## TASK TO CARRY OUT:
Take the lines from the beginning of the data below through the line holding "ンド産）／穴あきルース、水晶／丸玉６ｍｍ" and return exactly those.

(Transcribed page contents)
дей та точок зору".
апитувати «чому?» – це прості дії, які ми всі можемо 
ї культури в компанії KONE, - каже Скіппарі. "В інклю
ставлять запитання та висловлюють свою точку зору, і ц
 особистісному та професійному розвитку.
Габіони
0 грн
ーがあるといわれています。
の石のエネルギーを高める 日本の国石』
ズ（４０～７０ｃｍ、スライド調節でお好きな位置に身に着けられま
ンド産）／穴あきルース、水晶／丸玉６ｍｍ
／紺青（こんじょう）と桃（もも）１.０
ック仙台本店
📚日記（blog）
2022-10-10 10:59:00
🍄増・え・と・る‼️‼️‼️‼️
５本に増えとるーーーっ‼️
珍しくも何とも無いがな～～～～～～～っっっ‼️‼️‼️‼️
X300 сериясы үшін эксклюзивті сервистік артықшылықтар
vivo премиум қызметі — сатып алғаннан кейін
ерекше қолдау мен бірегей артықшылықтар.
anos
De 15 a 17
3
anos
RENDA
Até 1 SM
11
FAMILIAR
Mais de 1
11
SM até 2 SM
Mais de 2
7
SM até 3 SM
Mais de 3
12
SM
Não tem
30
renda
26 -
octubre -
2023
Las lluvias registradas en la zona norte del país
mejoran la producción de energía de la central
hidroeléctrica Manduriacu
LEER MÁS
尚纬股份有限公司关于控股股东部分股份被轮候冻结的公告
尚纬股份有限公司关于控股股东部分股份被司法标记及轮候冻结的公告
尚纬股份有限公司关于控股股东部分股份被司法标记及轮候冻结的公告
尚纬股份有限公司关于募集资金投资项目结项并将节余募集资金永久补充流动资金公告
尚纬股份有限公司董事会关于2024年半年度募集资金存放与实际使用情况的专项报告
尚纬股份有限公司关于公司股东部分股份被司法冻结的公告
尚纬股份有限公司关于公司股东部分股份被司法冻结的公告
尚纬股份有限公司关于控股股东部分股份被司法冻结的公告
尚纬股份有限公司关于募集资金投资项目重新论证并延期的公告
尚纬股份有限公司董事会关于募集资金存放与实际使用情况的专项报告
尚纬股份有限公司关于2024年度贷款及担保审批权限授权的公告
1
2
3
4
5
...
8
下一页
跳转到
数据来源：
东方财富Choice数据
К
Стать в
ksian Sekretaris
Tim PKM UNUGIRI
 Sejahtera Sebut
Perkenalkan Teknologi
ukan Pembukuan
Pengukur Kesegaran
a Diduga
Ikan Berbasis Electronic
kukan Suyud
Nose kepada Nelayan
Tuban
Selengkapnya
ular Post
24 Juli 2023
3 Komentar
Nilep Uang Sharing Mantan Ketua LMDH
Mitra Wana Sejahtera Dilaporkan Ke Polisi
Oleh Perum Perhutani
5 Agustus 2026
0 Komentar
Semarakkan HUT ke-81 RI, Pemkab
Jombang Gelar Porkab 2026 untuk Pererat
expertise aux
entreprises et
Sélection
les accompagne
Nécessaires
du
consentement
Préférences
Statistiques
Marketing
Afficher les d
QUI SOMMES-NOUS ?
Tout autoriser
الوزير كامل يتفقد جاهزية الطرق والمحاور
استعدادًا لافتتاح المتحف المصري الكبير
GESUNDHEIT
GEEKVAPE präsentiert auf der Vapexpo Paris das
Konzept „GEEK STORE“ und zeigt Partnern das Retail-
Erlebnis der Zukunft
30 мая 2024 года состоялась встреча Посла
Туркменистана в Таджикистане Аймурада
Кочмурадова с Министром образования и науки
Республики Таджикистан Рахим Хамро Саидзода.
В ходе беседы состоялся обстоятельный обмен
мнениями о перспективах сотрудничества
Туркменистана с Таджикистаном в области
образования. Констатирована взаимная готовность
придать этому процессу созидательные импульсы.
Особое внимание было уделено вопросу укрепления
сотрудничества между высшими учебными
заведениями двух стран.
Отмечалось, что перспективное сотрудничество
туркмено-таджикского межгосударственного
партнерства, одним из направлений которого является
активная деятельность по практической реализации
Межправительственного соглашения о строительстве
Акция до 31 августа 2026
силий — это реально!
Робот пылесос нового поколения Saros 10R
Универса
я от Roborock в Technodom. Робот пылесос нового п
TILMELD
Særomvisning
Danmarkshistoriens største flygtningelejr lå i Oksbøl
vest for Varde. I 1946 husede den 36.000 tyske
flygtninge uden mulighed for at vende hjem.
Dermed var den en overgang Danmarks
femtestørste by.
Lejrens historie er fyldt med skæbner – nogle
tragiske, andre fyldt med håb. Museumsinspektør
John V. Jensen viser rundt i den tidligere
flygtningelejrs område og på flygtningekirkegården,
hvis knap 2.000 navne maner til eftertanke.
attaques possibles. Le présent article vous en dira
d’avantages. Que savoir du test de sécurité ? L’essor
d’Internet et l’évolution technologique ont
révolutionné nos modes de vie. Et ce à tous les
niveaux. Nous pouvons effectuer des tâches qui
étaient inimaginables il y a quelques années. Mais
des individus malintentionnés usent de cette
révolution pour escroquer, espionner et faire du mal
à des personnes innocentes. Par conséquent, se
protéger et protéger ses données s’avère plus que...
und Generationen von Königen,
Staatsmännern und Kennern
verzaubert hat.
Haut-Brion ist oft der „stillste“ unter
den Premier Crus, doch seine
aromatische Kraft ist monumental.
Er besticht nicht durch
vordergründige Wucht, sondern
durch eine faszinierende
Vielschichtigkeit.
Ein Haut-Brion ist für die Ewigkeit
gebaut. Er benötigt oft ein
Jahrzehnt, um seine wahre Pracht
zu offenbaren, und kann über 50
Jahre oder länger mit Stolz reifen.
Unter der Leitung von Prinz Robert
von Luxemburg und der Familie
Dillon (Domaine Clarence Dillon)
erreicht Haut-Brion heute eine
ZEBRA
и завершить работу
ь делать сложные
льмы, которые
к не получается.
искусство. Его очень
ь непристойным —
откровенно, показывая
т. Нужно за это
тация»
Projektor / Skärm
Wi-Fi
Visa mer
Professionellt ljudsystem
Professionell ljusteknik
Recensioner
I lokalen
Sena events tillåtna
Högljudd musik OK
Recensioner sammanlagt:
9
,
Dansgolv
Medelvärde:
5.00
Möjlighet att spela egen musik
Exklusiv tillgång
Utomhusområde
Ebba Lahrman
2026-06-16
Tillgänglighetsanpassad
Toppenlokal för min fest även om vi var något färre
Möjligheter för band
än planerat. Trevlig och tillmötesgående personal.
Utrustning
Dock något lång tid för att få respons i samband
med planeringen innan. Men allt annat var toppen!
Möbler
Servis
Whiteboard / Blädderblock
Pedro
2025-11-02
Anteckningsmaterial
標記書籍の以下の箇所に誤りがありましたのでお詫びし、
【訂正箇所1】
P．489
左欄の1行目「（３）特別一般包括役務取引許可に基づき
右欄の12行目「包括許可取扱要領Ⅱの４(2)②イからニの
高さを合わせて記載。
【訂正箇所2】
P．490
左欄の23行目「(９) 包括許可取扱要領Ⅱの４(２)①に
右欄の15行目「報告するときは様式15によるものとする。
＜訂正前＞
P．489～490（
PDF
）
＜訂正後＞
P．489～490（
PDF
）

## SOLVED EXERCISE:
дей та точок зору".
апитувати «чому?» – це прості дії, які ми всі можемо 
ї культури в компанії KONE, - каже Скіппарі. "В інклю
ставлять запитання та висловлюють свою точку зору, і ц
 особистісному та професійному розвитку.
Габіони
0 грн
ーがあるといわれています。
の石のエネルギーを高める 日本の国石』
ズ（４０～７０ｃｍ、スライド調節でお好きな位置に身に着けられま
ンド産）／穴あきルース、水晶／丸玉６ｍｍ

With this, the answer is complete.